Apple's Leopard Garbage Collector Now Open Source

icey · on Nov 12, 2008

AutoZone? What a terrible name for a piece of software.

http://maps.google.com/maps?hl=en&um=1&ie=UTF-8&...

Hexstream · on Nov 12, 2008

I have some questions about garbage collectors...

If you decided to make a whole OS in say, Lisp, with a garbage collector, wouldn't that mean you couldn't make games because of the garbage collection pauses incurred by the OS, even if the game process itself uses manual memory management?

And is it possible to make a garbage collector that can somehow run "continually" (it would detect garbage at fairly regular intervals), so that you get lots of micro-GC-pauses that are unnoticeable to the user instead of a few ones that break the gameplay?

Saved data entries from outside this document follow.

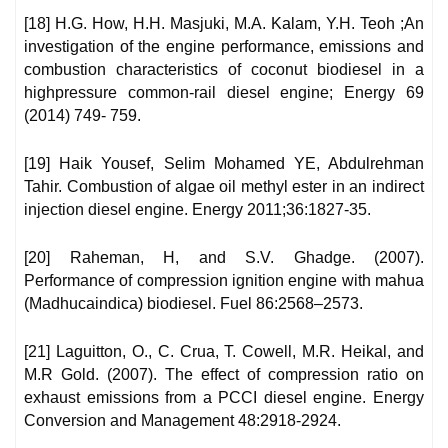
[18] H.G. How, H.H. Masjuki, M.A. Kalam, Y.H. Teoh ;An
investigation of the engine performance, emissions and
combustion characteristics of coconut biodiesel in a
highpressure common-rail diesel engine; Energy 69
(2014) 749- 759.
[19] Haik Yousef, Selim Mohamed YE, Abdulrehman
Tahir. Combustion of algae oil methyl ester in an indirect
injection diesel engine. Energy 2011;36:1827-35.
[20] Raheman, H, and S.V. Ghadge. (2007).
Performance of compression ignition engine with mahua
(Madhucaindica) biodiesel. Fuel 86:2568–2573.
[21] Laguitton, O., C. Crua, T. Cowell, M.R. Heikal, and
M.R Gold. (2007). The effect of compression ratio on
exhaust emissions from a PCCI diesel engine. Energy
Conversion and Management 48:2918-2924.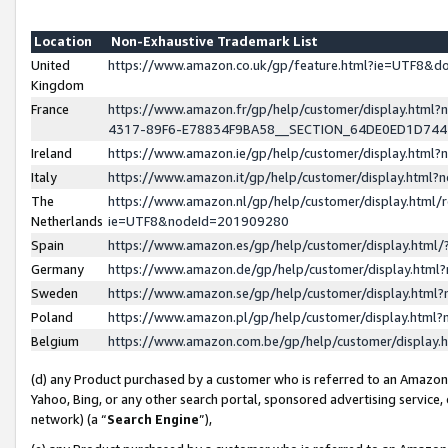
Location
Non-Exhaustive Trademark List
United
https://www.amazon.co.uk/gp/feature.html?ie=UTF8&
Kingdom
France
https://www.amazon.fr/gp/help/customer/display.ht
4317-89F6-E78834F9BA58__SECTION_64DE0ED1D74
Ireland
https://www.amazon.ie/gp/help/customer/display.ht
Italy
https://www.amazon.it/gp/help/customer/display.html
The
https://www.amazon.nl/gp/help/customer/display.html/
Netherlands
ie=UTF8&nodeId=201909280
Spain
https://www.amazon.es/gp/help/customer/display.htm
Germany
https://www.amazon.de/gp/help/customer/display.htm
Sweden
https://www.amazon.se/gp/help/customer/display.htm
Poland
https://www.amazon.pl/gp/help/customer/display.htm
Belgium
https://www.amazon.com.be/gp/help/customer/displa
(d) any Product purchased by a customer who is referred to an Amazon S
Yahoo, Bing, or any other search portal, sponsored advertising service, o
network) (a “
Search Engine
”),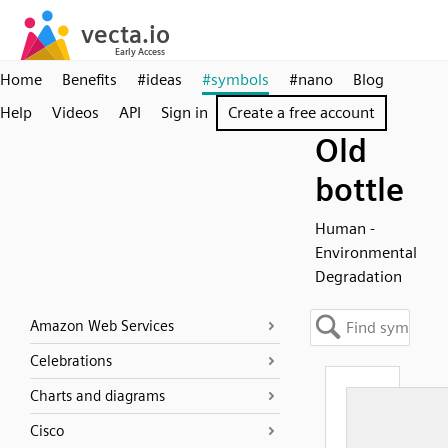
Home
Benefits
#ideas
#symbols
#nano
Blog
Help
Videos
API
Sign in
Create a free account
Old
bottle
Human -
Environmental
Degradation
Amazon Web Services
Celebrations
Charts and diagrams
Cisco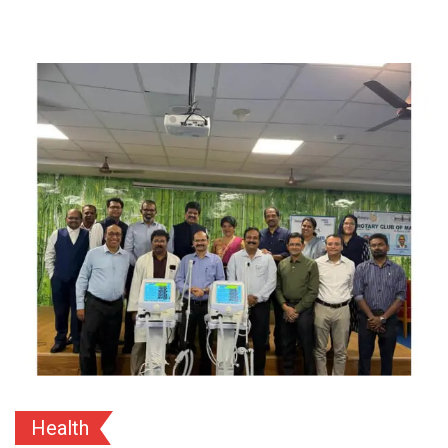
Health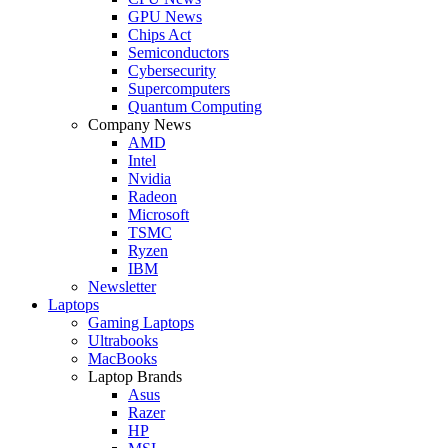
GPU News
Chips Act
Semiconductors
Cybersecurity
Supercomputers
Quantum Computing
Company News
AMD
Intel
Nvidia
Radeon
Microsoft
TSMC
Ryzen
IBM
Newsletter
Laptops
Gaming Laptops
Ultrabooks
MacBooks
Laptop Brands
Asus
Razer
HP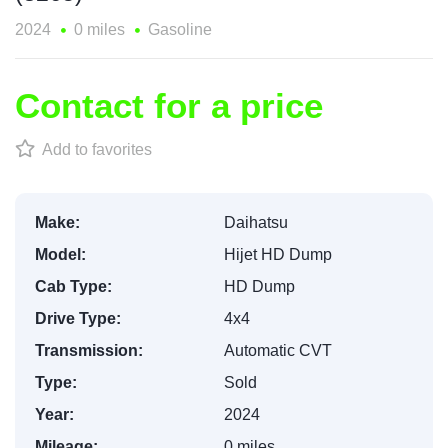
2024
0 miles
Gasoline
Contact for a price
Add to favorites
Make:
Daihatsu
Model:
Hijet HD Dump
Cab Type:
HD Dump
Drive Type:
4x4
Transmission:
Automatic CVT
Type:
Sold
Year:
2024
Mileage:
0 miles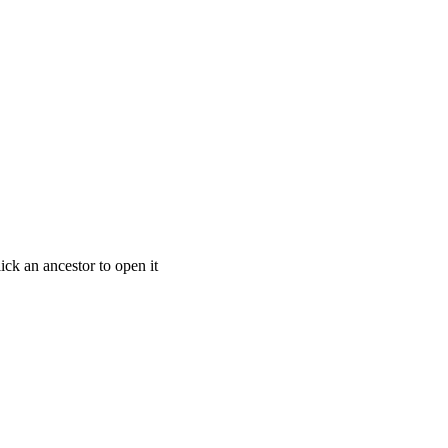
ick an ancestor to open it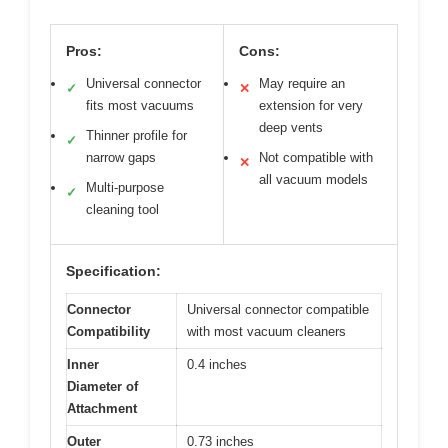
Pros:
Cons:
Universal connector
May require an
✓
✕
fits most vacuums
extension for very
deep vents
Thinner profile for
✓
narrow gaps
Not compatible with
✕
all vacuum models
Multi-purpose
✓
cleaning tool
Specification:
Connector
Universal connector compatible
Compatibility
with most vacuum cleaners
Inner
0.4 inches
Diameter of
Attachment
Outer
0.73 inches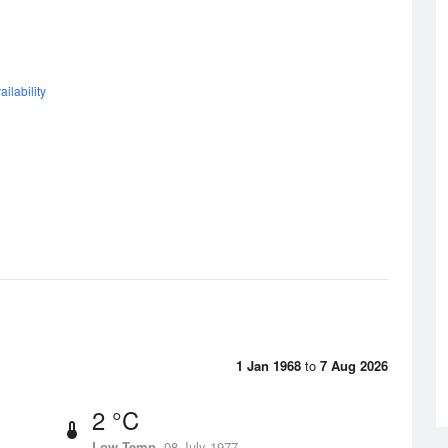
ilability
1 Jan 1968
to
7 Aug 2026
2 °C
Low Temp
08 July 1977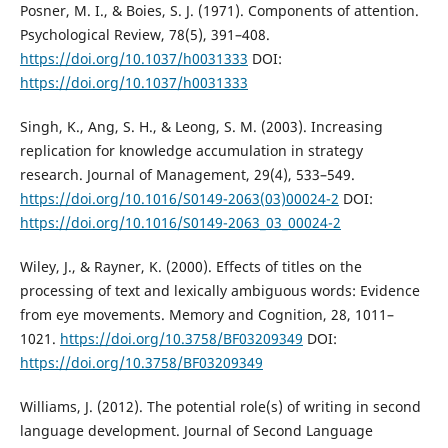
Posner, M. I., & Boies, S. J. (1971). Components of attention.
Psychological Review, 78(5), 391–408.
https://doi.org/10.1037/h0031333
DOI:
https://doi.org/10.1037/h0031333
Singh, K., Ang, S. H., & Leong, S. M. (2003). Increasing
replication for knowledge accumulation in strategy
research. Journal of Management, 29(4), 533–549.
https://doi.org/10.1016/S0149-2063(03)00024-2
DOI:
https://doi.org/10.1016/S0149-2063_03_00024-2
Wiley, J., & Rayner, K. (2000). Effects of titles on the
processing of text and lexically ambiguous words: Evidence
from eye movements. Memory and Cognition, 28, 1011–
1021.
https://doi.org/10.3758/BF03209349
DOI:
https://doi.org/10.3758/BF03209349
Williams, J. (2012). The potential role(s) of writing in second
language development. Journal of Second Language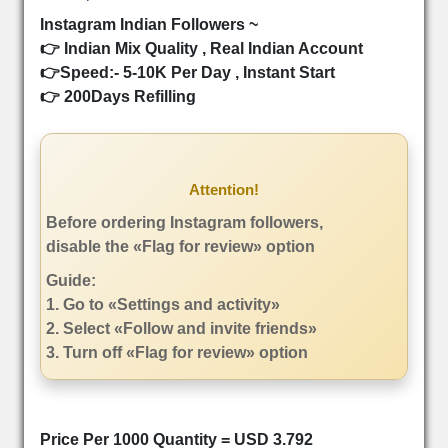
Instagram Indian Followers ~
👉 Indian Mix Quality , Real Indian Account
👉Speed:- 5-10K Per Day , Instant Start
👉 200Days Refilling
Attention!
Before ordering Instagram followers,
disable the «Flag for review» option
Guide:
1. Go to «Settings and activity»
2. Select «Follow and invite friends»
3. Turn off «Flag for review» option
Price Per 1000 Quantity = USD 3.792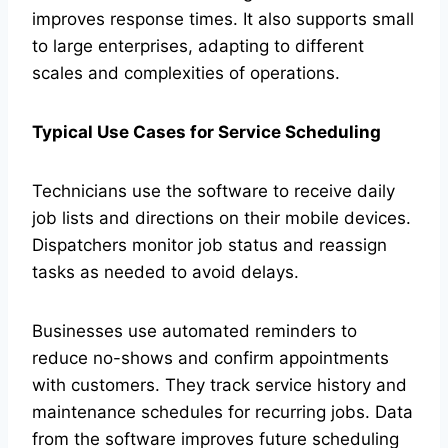
improves response times. It also supports small
to large enterprises, adapting to different
scales and complexities of operations.
Typical Use Cases for Service Scheduling
Technicians use the software to receive daily
job lists and directions on their mobile devices.
Dispatchers monitor job status and reassign
tasks as needed to avoid delays.
Businesses use automated reminders to
reduce no-shows and confirm appointments
with customers. They track service history and
maintenance schedules for recurring jobs. Data
from the software improves future scheduling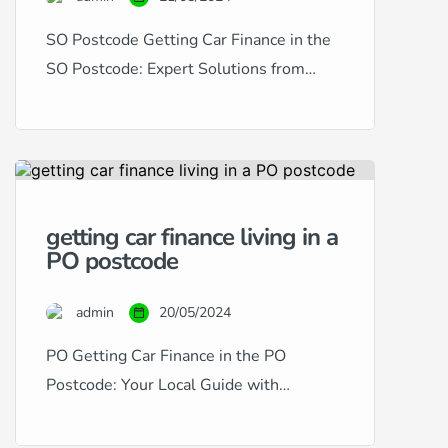
SO Postcode Getting Car Finance in the
SO Postcode: Expert Solutions from
RightDrive Car Finance Living in the SO
postcode area, encompassing
Southampton and its surroundings,
provides a dynamic setting for residents
and commuters alike. RightDrive Car
getting car finance living in a
Finance is dedicated to serving this
PO postcode
vibrant community by offering bespoke
car finance solutions to suit any credit […]
admin
20/05/2024
PO Getting Car Finance in the PO
Postcode: Your Local Guide with
RightDrive Car Finance Living in the PO
postcode area, which encompasses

edit: One last question: is it feasible to make some kind of funky Lisp dialect with manual memory management or Lisp fundamentally requires a GC? Sorry for sounding like a CS professor asking rhetorical questions again ;P

rcoder · on Nov 13, 2008

Short answer(s): no, and yes.

Longer answer:

Memory management is hard in soft real-time systems like video games, no matter whether you use GC or not. If you do any dynamic memory allocation, you're going to run the risk of eventually hitting an malloc() or free() call that blocks your main thread.

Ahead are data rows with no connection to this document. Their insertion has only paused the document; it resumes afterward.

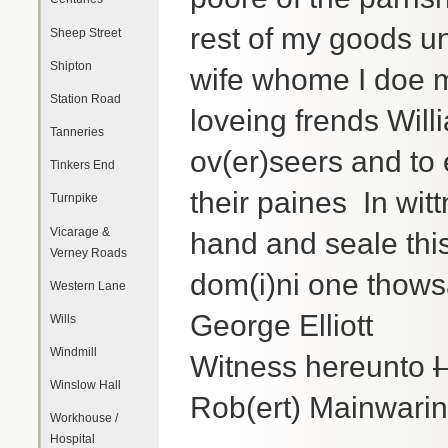
rest of my goods u
Sheep Street
Shipton
wife whome I doe 
Station Road
loveing frends Wil
Tanneries
ov(er)seers and to e
Tinkers End
their paines In wi
Turnpike
Vicarage &
hand and seale thi
Verney Roads
dom(i)ni one thows
Western Lane
George Elliott
Wills
Windmill
Witness hereunto
I
Winslow Hall
Rob(ert) Mainwarin
Workhouse /
Hospital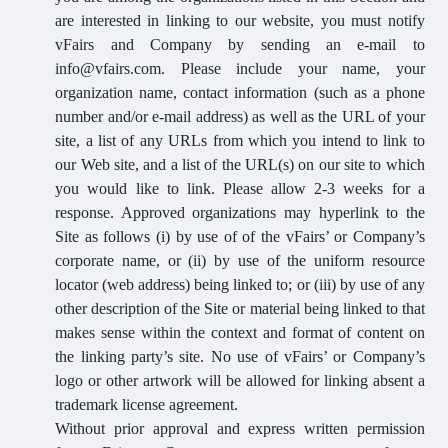
are interested in linking to our website, you must notify
vFairs and Company by sending an e-mail to
info@vfairs.com. Please include your name, your
organization name, contact information (such as a phone
number and/or e-mail address) as well as the URL of your
site, a list of any URLs from which you intend to link to
our Web site, and a list of the URL(s) on our site to which
you would like to link. Please allow 2-3 weeks for a
response. Approved organizations may hyperlink to the
Site as follows (i) by use of of the vFairs’ or Company’s
corporate name, or (ii) by use of the uniform resource
locator (web address) being linked to; or (iii) by use of any
other description of the Site or material being linked to that
makes sense within the context and format of content on
the linking party’s site. No use of vFairs’ or Company’s
logo or other artwork will be allowed for linking absent a
trademark license agreement.
Without prior approval and express written permission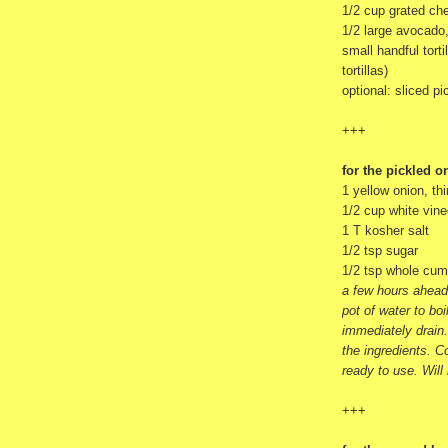
1/2 cup grated che
1/2 large avocado
small handful torti
tortillas)
optional: sliced p
+++
for the pickled o
1 yellow onion, thi
1/2 cup white vine
1 T kosher salt
1/2 tsp sugar
1/2 tsp whole cum
a few hours ahead 
pot of water to bo
immediately drain.
the ingredients. Co
ready to use. Will
+++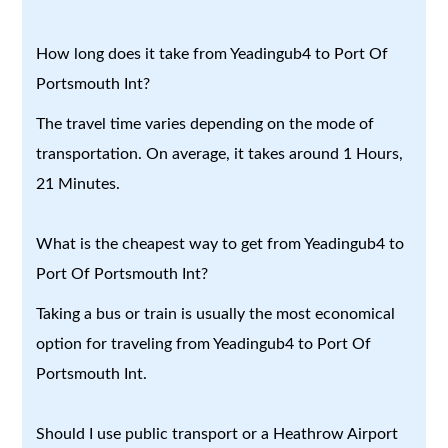
How long does it take from Yeadingub4 to Port Of
Portsmouth Int?
The travel time varies depending on the mode of
transportation. On average, it takes around 1 Hours,
21 Minutes.
What is the cheapest way to get from Yeadingub4 to
Port Of Portsmouth Int?
Taking a bus or train is usually the most economical
option for traveling from Yeadingub4 to Port Of
Portsmouth Int.
Should I use public transport or a Heathrow Airport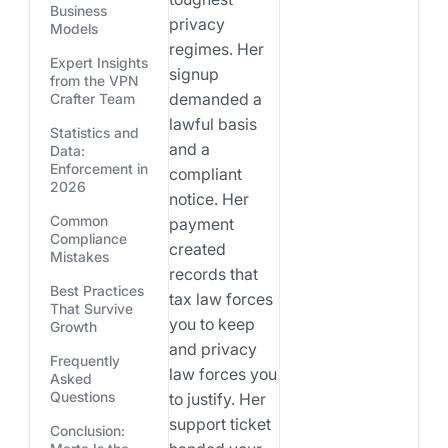
Business
privacy
Models
regimes. Her
Expert Insights
signup
from the VPN
demanded a
Crafter Team
lawful basis
Statistics and
and a
Data:
Enforcement in
compliant
2026
notice. Her
Common
payment
Compliance
created
Mistakes
records that
Best Practices
tax law forces
That Survive
you to keep
Growth
and privacy
Frequently
law forces you
Asked
Questions
to justify. Her
support ticket
Conclusion:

However, avoiding memory leaks is especially important for gaming applications, especially if you're targeting console hardware. Game code tends to create very large numbers of tiny objects during each session, and need to be able to re-use the memory taken by those objects quickly as the game context changes. GC is a great way to protect yourself from leaks, if you can avoid long GC pauses during gameplay.

There are a large number of strategies for keeping GC from blocking time-sensitive threads in your program. The solution you describe is a little like generational garbage collection (which AutoZone, incidentally, does). In generational GC, rather than scan the entire heap on every pass, you focus on recently-created objects, as they're most likely to be garbage.

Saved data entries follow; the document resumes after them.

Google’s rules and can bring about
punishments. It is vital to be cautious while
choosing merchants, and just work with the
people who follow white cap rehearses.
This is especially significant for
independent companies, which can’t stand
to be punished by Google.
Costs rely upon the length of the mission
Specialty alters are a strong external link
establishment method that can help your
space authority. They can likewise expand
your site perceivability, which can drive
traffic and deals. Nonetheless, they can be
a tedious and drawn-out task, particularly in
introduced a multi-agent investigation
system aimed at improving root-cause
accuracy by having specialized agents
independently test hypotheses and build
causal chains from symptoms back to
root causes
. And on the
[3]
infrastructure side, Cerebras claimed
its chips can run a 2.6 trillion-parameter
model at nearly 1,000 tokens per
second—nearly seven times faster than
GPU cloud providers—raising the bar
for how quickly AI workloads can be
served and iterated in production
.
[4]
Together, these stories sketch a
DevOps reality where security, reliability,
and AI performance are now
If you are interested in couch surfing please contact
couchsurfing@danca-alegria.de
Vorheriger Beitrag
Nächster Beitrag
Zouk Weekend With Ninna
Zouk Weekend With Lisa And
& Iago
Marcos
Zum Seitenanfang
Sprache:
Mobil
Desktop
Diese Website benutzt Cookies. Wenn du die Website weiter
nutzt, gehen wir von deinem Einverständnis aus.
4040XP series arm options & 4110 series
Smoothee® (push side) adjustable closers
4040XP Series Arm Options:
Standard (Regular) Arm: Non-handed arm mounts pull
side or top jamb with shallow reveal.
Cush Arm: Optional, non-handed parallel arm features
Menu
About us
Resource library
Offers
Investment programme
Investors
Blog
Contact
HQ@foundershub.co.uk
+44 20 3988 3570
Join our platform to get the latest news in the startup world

Also, using GC for some parts of your application doesn't mean you have to use it everywhere. You might divide your application such that real-time threads use a more deterministic memory-management system, while less performance-critical code gets the productivity and stability advantages of GC.

procrastitron · on Nov 13, 2008

I have a Lisp OS that I'm developing, and it has a real-time garbage collector.

The way it does this is that the garbage is detected using the weizenbaum variant of reference counting instead of some form of mark-and-sweep. There are a couple reasons that people tend to prefer mark-and-sweep over reference counting:

1. The reference counts have to be maintained on every assignment operation.

2. Reference counting can break if the heap-allocated memory has cycles.

The first issue is basically what you described when you asked 'is it possible to make a garbage collector that can somehow run "continually"'. The answer is yes, and the way you do that is with reference counting. However, this extra work means that you have a performance hit when compared to mark-and-sweep GCs. It's an example of the classic tradeoff between low latency and high throughput; and most applications are better off with high throughput.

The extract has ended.